Bu kitapta şimdiye dek hiç görmediğiniz müthiş fotoğraflarla da karşılaşıyorsunuz. Leyla Hanım’ın kendi eliyle hazırladığı ve İKSV’ye teslim ettiği dev arşivden alınmış fotoğraflar... Gerçek bir hazine...
O fotoğrafları gördükçe, bir kez daha içimde o acı depreşti... Leyla Gencer Evi / Müzesi’nin adeta yok sayılmasının, unutulmaya terk edilişinin acısı... (Huuu, sesimi duyan var mı?!)
Ulaştığı tüm malzemeleri açıkladığı “Ben Leyla Gencer” kitabının önsözünde Evin İlyasoğlu’nun şu açıklamasının altını çizdim:
“Bunca malzeme içinde dağılıp gitmeden bu kitabı tamamlamak ve onun hakkında yayımlanmış önceki kitaplara karşın, hâlâ yeni bir ses getirebilmek yine de hiç kolay olmayacaktı. Tek çıkışım vardı: Leyla Gencer’den, onun demir gibi kişiliğinden güç almalıydım.”

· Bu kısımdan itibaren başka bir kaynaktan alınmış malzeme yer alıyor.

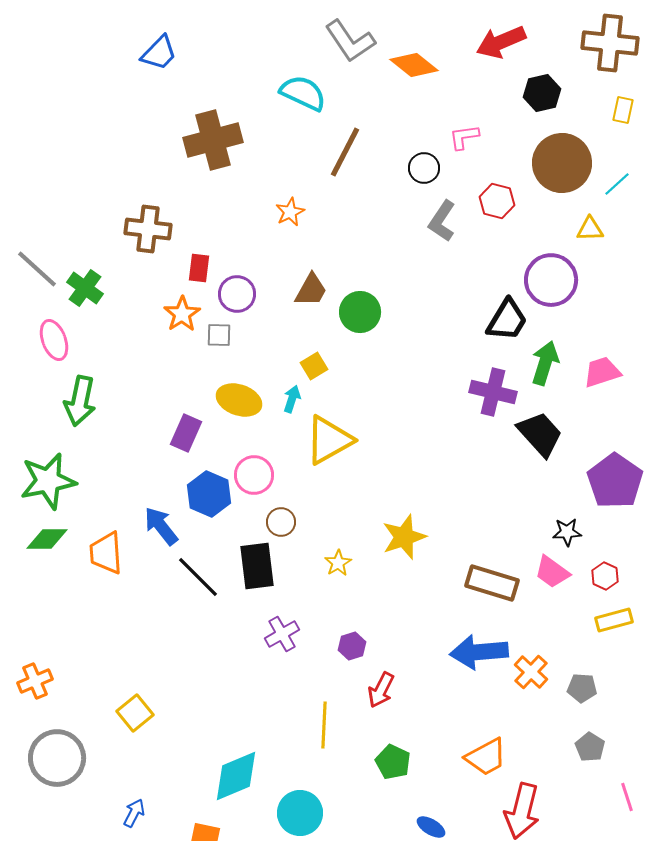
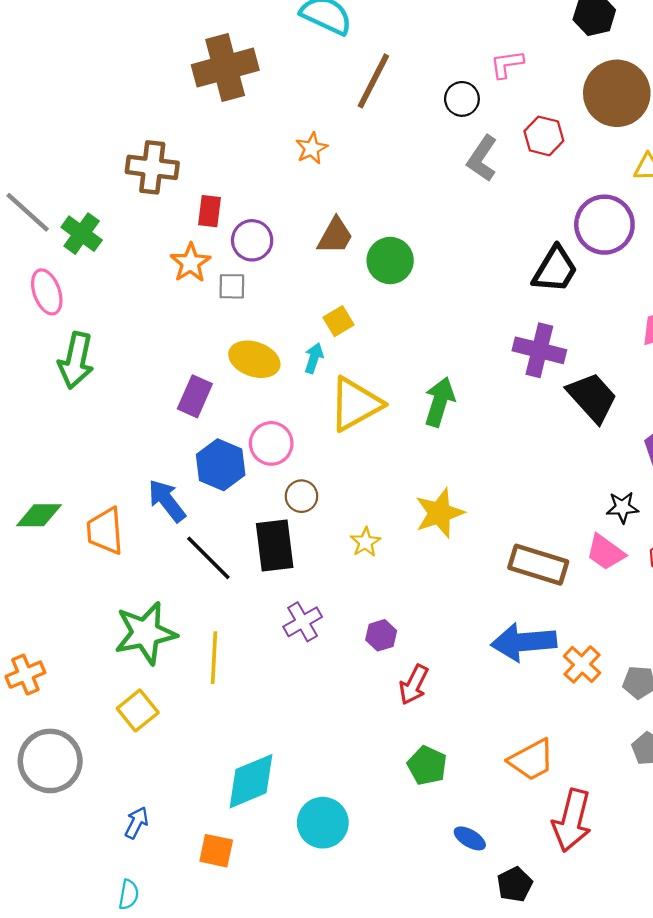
green arrow: (545, 363) -> (439, 402), moved
green star: (48, 481) -> (146, 633), moved
yellow line: (324, 725) -> (214, 658), moved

Dediğini yapmış Evin İlyasoğlu! O güçle bir mücevher yaratmış! Başta onu ve kitaba emeği geçen herkesi kutluyorum.

Kült film sahneye uyarlandı, Zorlu’da perde açtı
Zorlu PSM’nin DOT işbirliğiyle hayata geçirdiği “Bırak İçeri Gireyim” oyunu, önceki gün Zorlu PSM’de perde açtı. Oyun, Ajvide Lindqvist’in çok satan romanı ve senaryosunu da kaleme aldığı kült film “Let the Right One In”in sahne uyarlaması. “Bırak İçeri Gireyim”, öteki olmanın ağırlığını farklı biçimlerde taşıyan iki çocuk Oskar ve Elias’ın hikâyesini konu alıyor. Oskar, zorbalıkla baş etmeye çalışan bir çocuk. Elias ise Oskar’ın yan dairesine taşınan gizemli, sonsuz bir yaşamın içine hapsolmuş, uzun yıllardır aynı yaşta yaşayan biri.
Murat Daltaban yönetmenliğinde sezon boyunca sahnede olacak oyunun prömiyerine sanat dünyasından aralarında İlker Kaleli, Uğur Polat, Bülent Emrah Parlak, Cansel Elçin, Zeynep Tuğçe Bayat, Selen Uçer ve Özge Borak’ın da bulunduğu birçok isim katıldı. “Bırak İçeri Gireyim” 15 Şubat’ta da tiyatroseverlerle buluşacak.